# zpl_toolchain_core

Parser, AST, validator, and glue for consuming generated spec tables.
Part of the [zpl-toolchain](https://github.com/trevordcampbell/zpl-toolchain) project.
## Parser
- Zero-allocation lexer: `Token<'a>` borrows text directly from input (`&'a str`), eliminating per-token heap allocations.

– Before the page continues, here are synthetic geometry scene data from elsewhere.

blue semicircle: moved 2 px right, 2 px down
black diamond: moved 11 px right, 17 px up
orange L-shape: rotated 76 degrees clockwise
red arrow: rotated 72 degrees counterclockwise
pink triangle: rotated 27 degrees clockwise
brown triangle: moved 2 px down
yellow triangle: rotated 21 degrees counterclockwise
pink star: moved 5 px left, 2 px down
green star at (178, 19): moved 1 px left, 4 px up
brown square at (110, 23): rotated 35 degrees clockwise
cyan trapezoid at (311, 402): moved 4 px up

- Longest-match opcode lookup using the opcode trie (embedded in `parser_tables.json`) with cached `ParserTables` methods (`OnceLock`).
- Signature-driven argument parsing (joiner, allowEmptyTrailing).

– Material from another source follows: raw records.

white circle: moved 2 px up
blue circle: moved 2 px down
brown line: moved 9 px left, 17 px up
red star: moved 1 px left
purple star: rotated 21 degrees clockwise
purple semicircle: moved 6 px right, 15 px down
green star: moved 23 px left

- Handles glued forms (e.g., `^A0N` → `f=0`, `o=N`) plus field/raw regions.
- Explicit state machine: `Mode::Normal`, `Mode::FieldData`, `Mode::RawData`.
- Emits `^XA`/`^XZ` as nodes while also delimiting labels.

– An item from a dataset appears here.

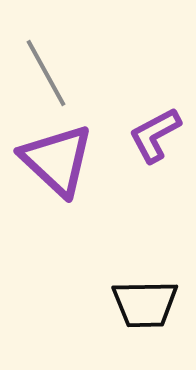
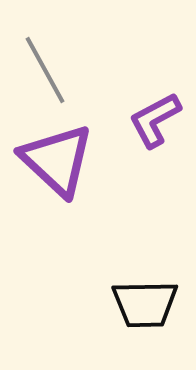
gray line: moved 1 px left, 3 px up
purple L-shape: moved 15 px up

- Safe UTF-8 handling throughout (multi-byte character boundary checks).
## AST
- `Ast { labels: Vec<Label> }`, `Label { nodes: Vec<Node> }`.
- `Node::Command { code, args, span } | FieldData { content, hex_escaped, span } | RawData | Trivia`. `Node` is `#[non_exhaustive]` to allow future variants without breaking downstream matches.
- `span` on all `Node` variants is a required `Span` (not `Option<Span>`).
- `ArgSlot { key, presence, value }` with tri-state `Presence`.
- `Span { start, end }` byte span (re-exported from `diagnostics` crate).
## Validator
- Table-driven checks from `spec-tables`:
- Presence/required args; arity; type validation (`int`, `float`, `char`); unknown commands.
- Numeric/string constraints, enums, conditional range.
- Rounding policy (toMultiple) and profile gates (e.g., `^PW` width, `^LL` height).
- Constraints: requires, incompatible, order (before:/after:), emptyData, note.
- Spec-driven structural validation via generated `structuralRuleIndex` trigger memberships (resolved through validator planning context / structural flags).
- Semantic validation is schema-driven via `structuralRules` payloads (duplicate `^FN`, position bounds, font/media checks, `^GF` length/preflight), plus `^FH` hex escapes (configurable indicator via `hex_escape` module) and barcode `^FD` data format validation (character set and length/parity rules via `fieldDataRules`).
- Validator internals are split into focused modules (`args`, `constraints`, `semantic`, `preflight`, `context`, `state`) with `validate/mod.rs` as the orchestration layer.
- Device-level state tracking: `DeviceState` with unit system (`^MU`) persisting across labels; `convert_to_dots()` for unit-aware range validation.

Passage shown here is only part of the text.